Foi aí que... a rapariga dos cabelos castanhos apareceu diante dos meus olhos.
- Então não me vais cumprimentar?
Estava ainda meio atordoado com aquela chegada repentina, de modo que me levantei e dirigi dois beijos no rosto.
- Como é que estás?
- Bem...
Mais uma vez ela respondia com o tom de mistério, o tom de que as coisas não estão bem, e eu sofro cá por dentro tentando perceber o que se passa. Sabia que estava magoada comigo, mas mais que magoada era um orgulho que escondia, uma teimosia. E saber que podiamos ser tão felizes se deixassemos esse orgulho de parte e nos quisessemos um ao outro...
- Sabes que...
- Daniel, agora não. Estamos cansados. Leva-me a casa.
- Sim, eu levo...
As vezes tinha esta tendência, tentando demonstrar a disponibilidade e a atenção que lhe dava... doía tanto não a poder abraçar e ter como quísesse. As coisas deveriam ser abertas, sem medos de assumir que gostavamos um do outro. Mas o meu receio a esta última frase remete-se às ultimas quatro palavras... será que gostamos?
O trânsito na A1 era reduzido, e a estrada estava livre. Chegado à Mealhada cortámos e saímos em direcção a casa. No entanto ...
- Podes cortar aí?
- Aqui?
- Sim. Leva-me à Cruz Alta.
O carro subiu a Serra do Buçaco num ápice, conhecendo cada recanto e cada curva, levando ao limite toda a potência. Estava no cimo da serra, no ponto mais alto, na cruz que orientava a nobre vila do Luso e o concelho da Mealhada. Tão perto do céu...
- Sabes...
- Daniel, desculpa. Eu às vezes digo coisas sem pensar e precipitei-me... sinto que podemos ser felizes, mas o meu medo, o meu passado falou mais alto. Tenho medo que não sejas o mesmo, que já não me dês atenção.
Tinha medo então, medo.
Eu dei-lhe a mão, e desmanchei a trança que trazia no cabelo. Contemplava agora a sua beleza natural, e o vulcão estava agora a derramar lava como nunca, libertando o peso daquele ser humano que eu ainda considerava extraordinário.
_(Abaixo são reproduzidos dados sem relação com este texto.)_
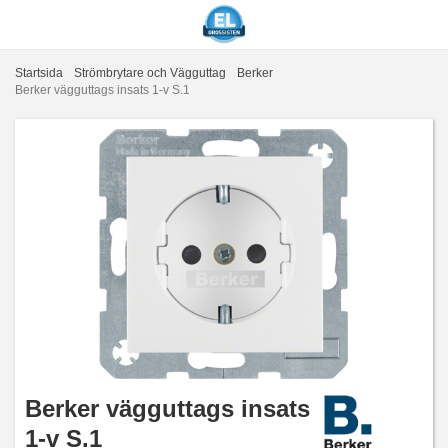
Startsida
Strömbrytare och Vägguttag
Berker
Berker vägguttags insats 1-v S.1
Berker vägguttags insats
1-v S.1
E aí disse-lhe tudo. Que precisava de ser mais frio para ela perceber, que precisava de assumir, de não ter medos, de estarmos juntos, de conquistar cada etapa.
- Eu estou aqui. Confia em mim.
- Tenho medo.
- Podemos ser felizes.
- Como nos livros?
- Sem fantasias. Sem floreados. Felizes.
E assim abracei a rapariga dos cabelos castanhos, contemplando o mundo, esse mundo que tinha outra vez nas mãos...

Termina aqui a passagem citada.